* _Problem requirements_
Once the pictures have been set aside, copy every remaining entry exactly.

++++ Dataset excerpts

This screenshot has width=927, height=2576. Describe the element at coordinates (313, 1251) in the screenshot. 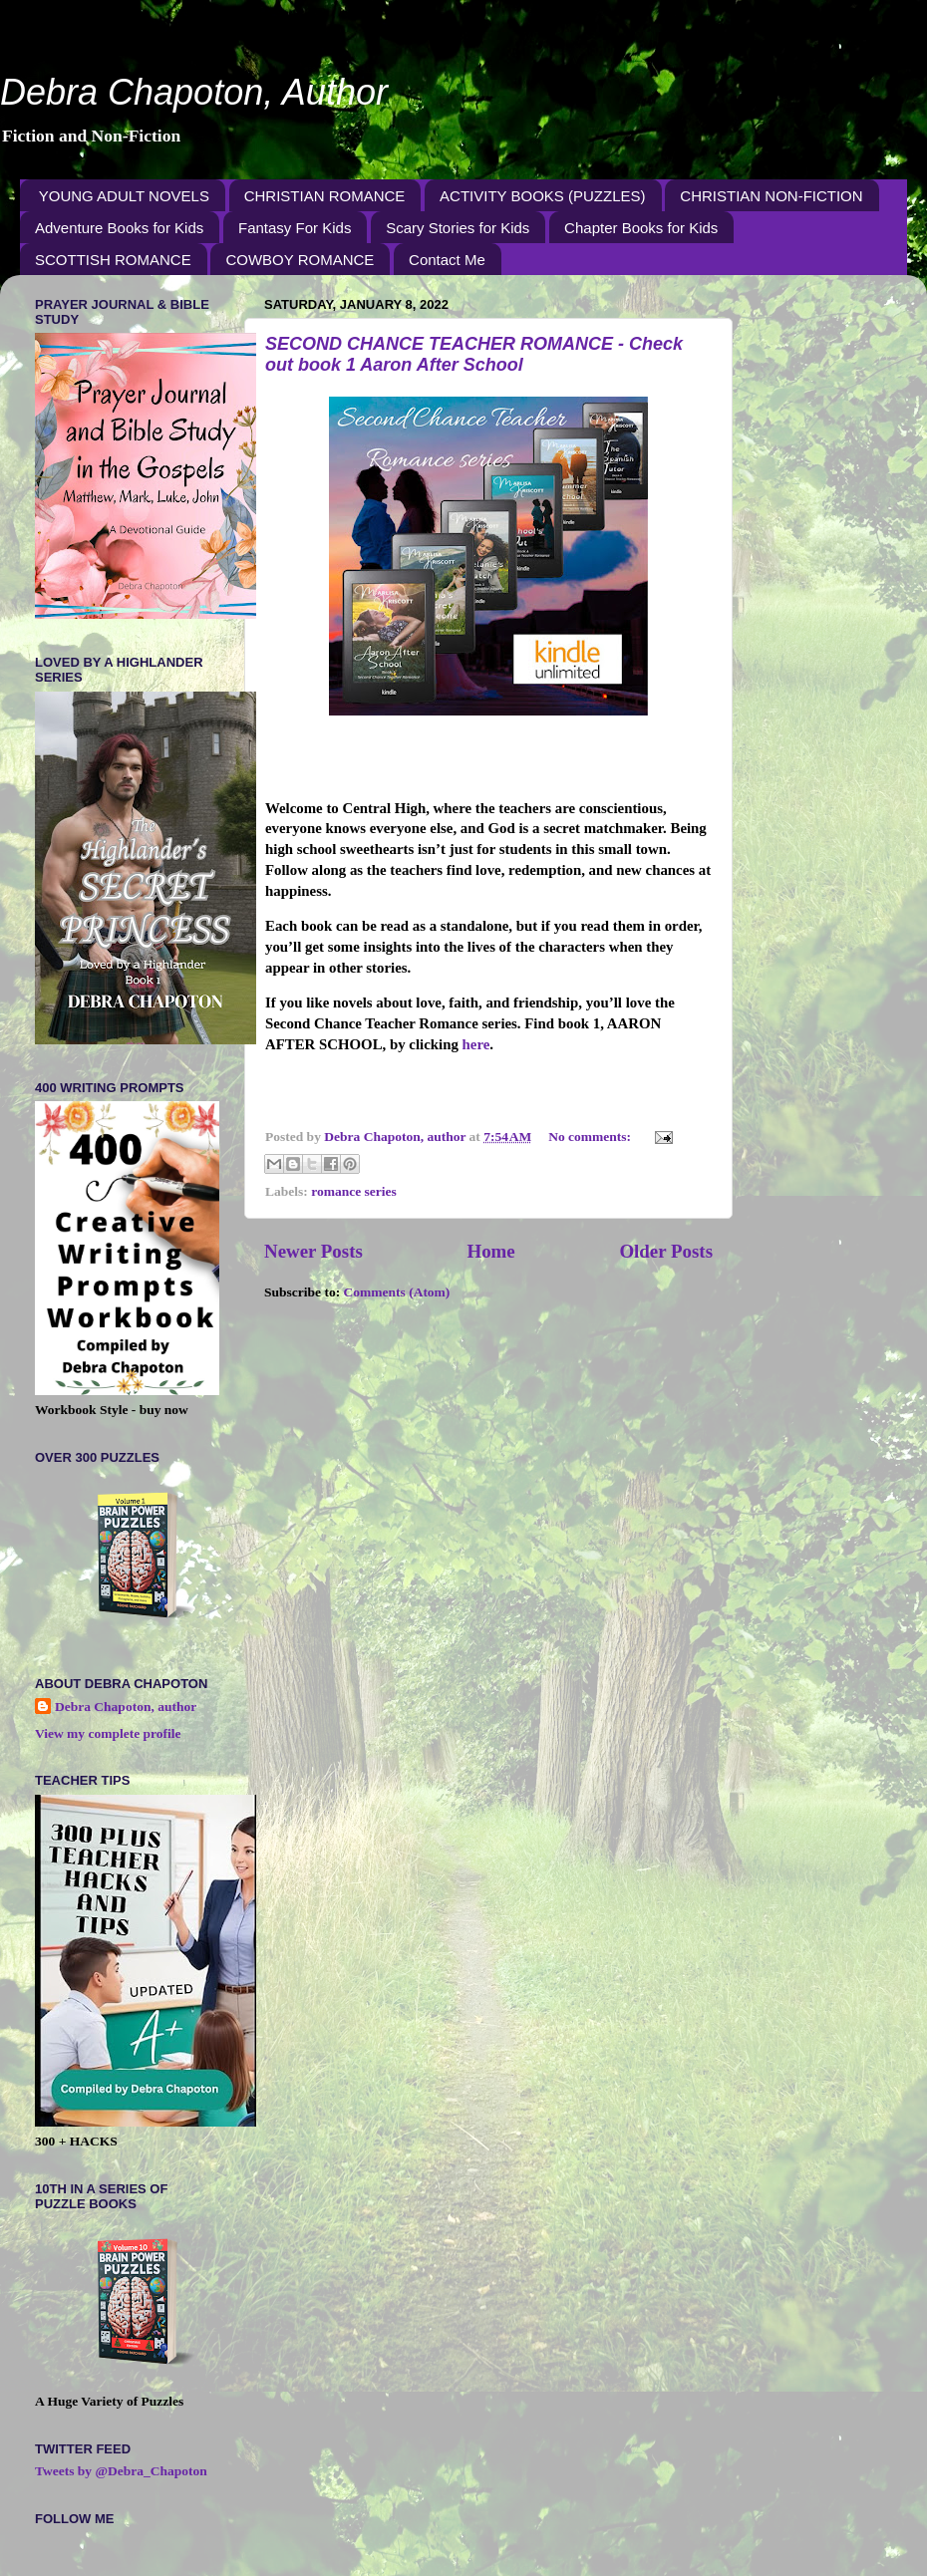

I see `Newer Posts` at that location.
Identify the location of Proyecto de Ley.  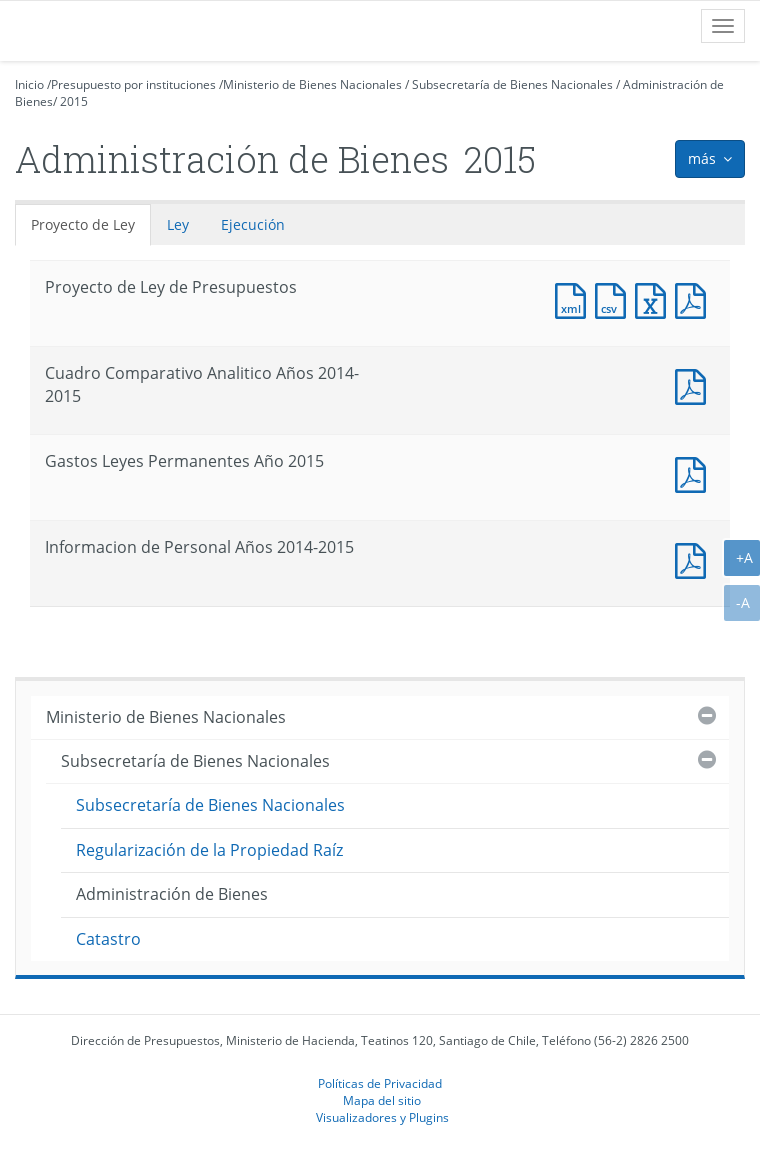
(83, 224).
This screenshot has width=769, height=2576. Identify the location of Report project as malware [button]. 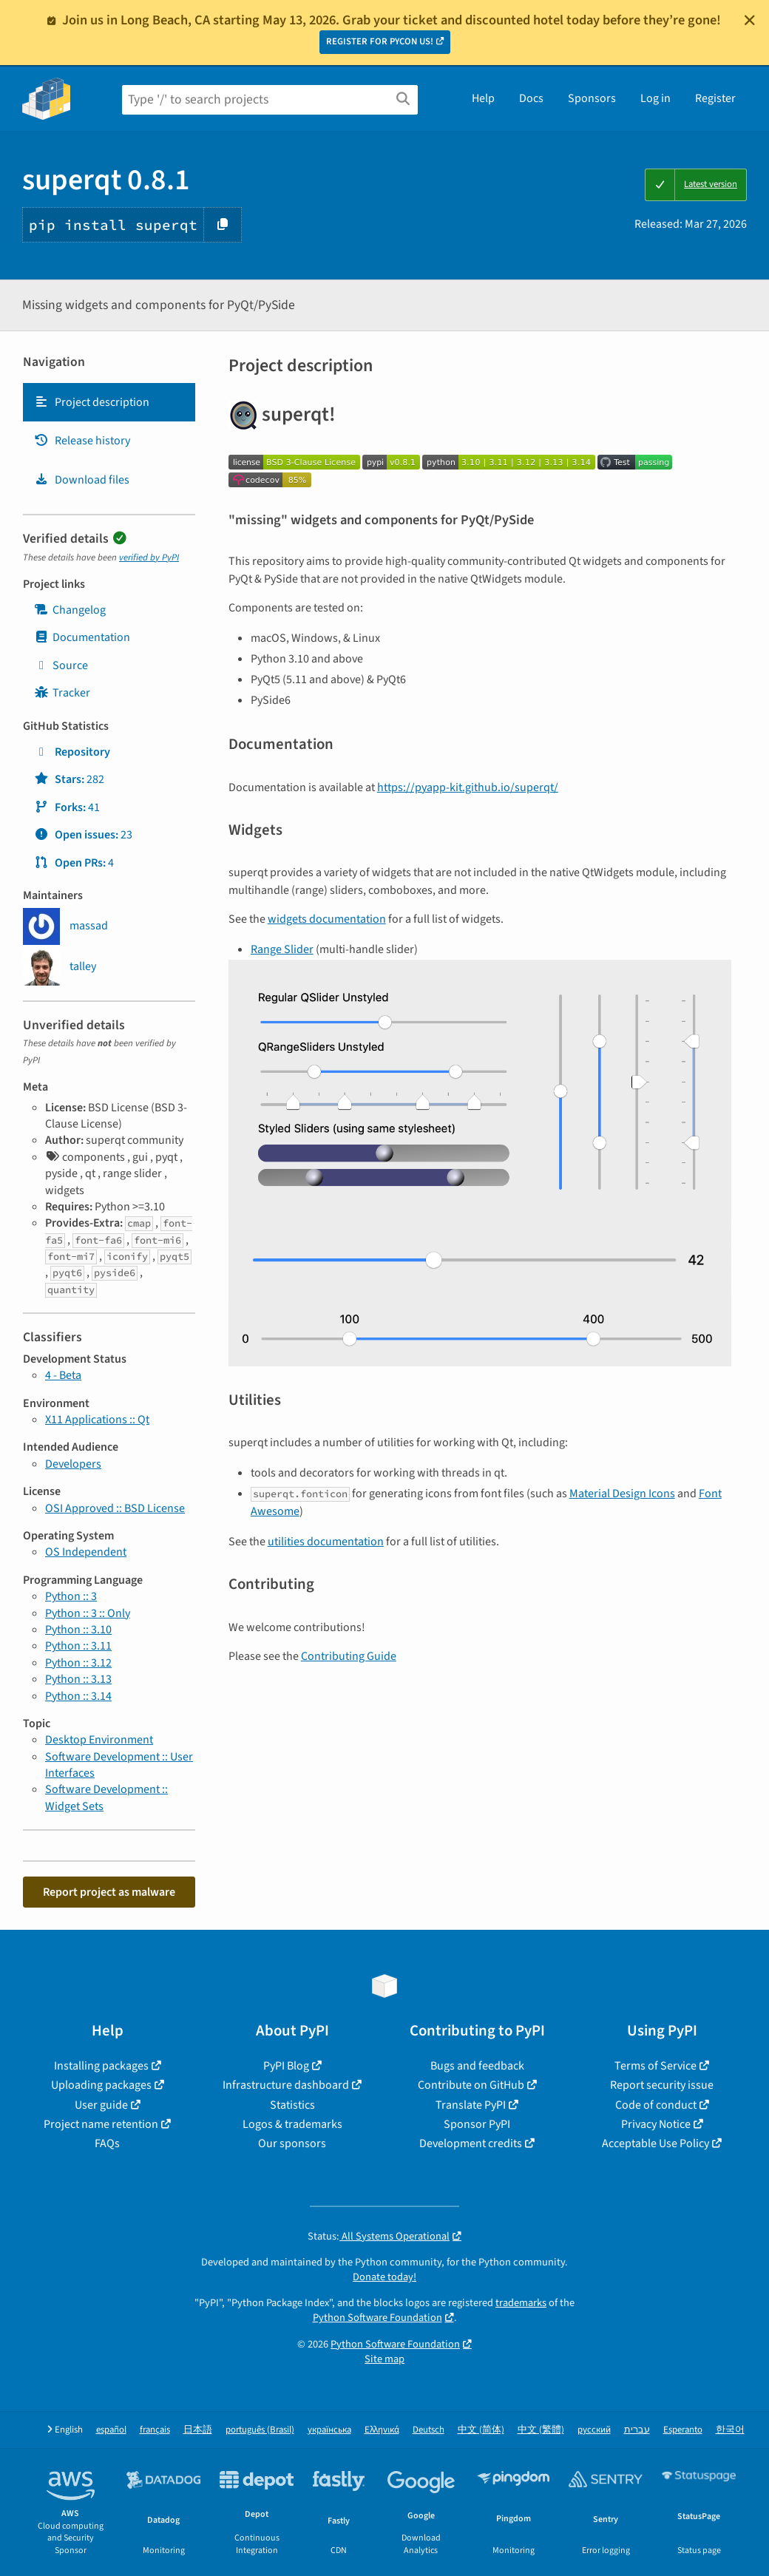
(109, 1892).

++++++++

* _Task output_
This screenshot has width=927, height=2576. Describe the element at coordinates (313, 1251) in the screenshot. 

I see `Newer Posts` at that location.
Identify the location of Proyecto de Ley.  
(83, 224).
This screenshot has width=769, height=2576. Identify the location of Report project as malware [button]. 
(109, 1892).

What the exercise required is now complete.